The 33-year-told the private investigator it wasn't his.

And the parents don't believe their daughter could have injected herself in her left arm, where the M.E. found needle marks when Carter was left-arm-dominant.

The private Investigator, Little, said, "It doesn't add up, that the young lady, if she did the heroin in fact, injected herself in her dominant hand not only once but twice."

A spokesperson for the M.E. said this had no impact on the case but added that if a crime is suspected it should be reported to the police.

Police, however, have closed the case, and the M.E. found "No apparent evidence of foul play."

And there's one more thing. Remember, Montgomery County Adult Probation says the man in the apartment with Carter is on supervision for another two years.
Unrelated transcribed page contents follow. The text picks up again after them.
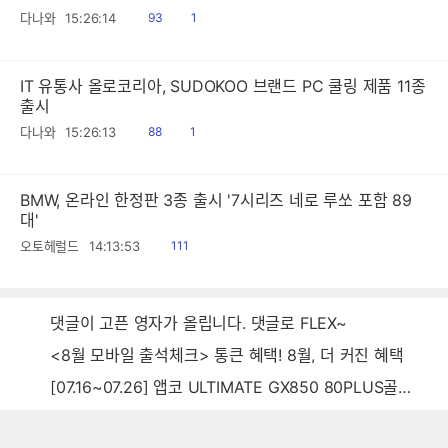
읽
공
다나와
15:26:14
93
1
음
감
IT 유통사 올로코리아, SUDOKOO 브랜드 PC 쿨링 제품 11종
출시
읽
공
다나와
15:26:13
88
1
음
감
BMW, 온라인 한정판 3종 출시 '7시리즈 네로 루쏘 포함 89
대'
읽
오토헤럴드
14:13:53
111
음
댓글이 고픈 영자가 올립니다. 댓글로 FLEX~
<8월 모바일 출석체크> 통큰 혜택! 8월, 더 커진 혜택
[07.16~07.26] 앱코 ULTIMATE GX850 80PLUS골드 풀모듈러 ATX3.0 블랙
He's being supervised out of the Philadelphia office.

Montgomery County told FOX 29 Investigates it has no record of being notified that he had admitted to using heroin with Mandy Carter in February - a possible violation of his supervision that could send him back to jail.

Rosenbaum says he doesn't know if his detective notified adult probation but says the agent supervising the man should have been able to detect drug use in random urine tests.

Jim Carter had this response: "If … Philadelphia police had taken two minutes to run his information, I would assume that he'd be in violation of his probation for being in an area where there were drugs."

Dawn Carter added, "I want a case to be opened to look into this, you know, and to look at all the facts and all the discrepancies."

Private Facebook posts between Mandy Carter and that man appear to show them using heroin several years ago. Carter writes that she stopped breathing. He responds that he watched her through the night. Her family says that was before rehab, Cole reported.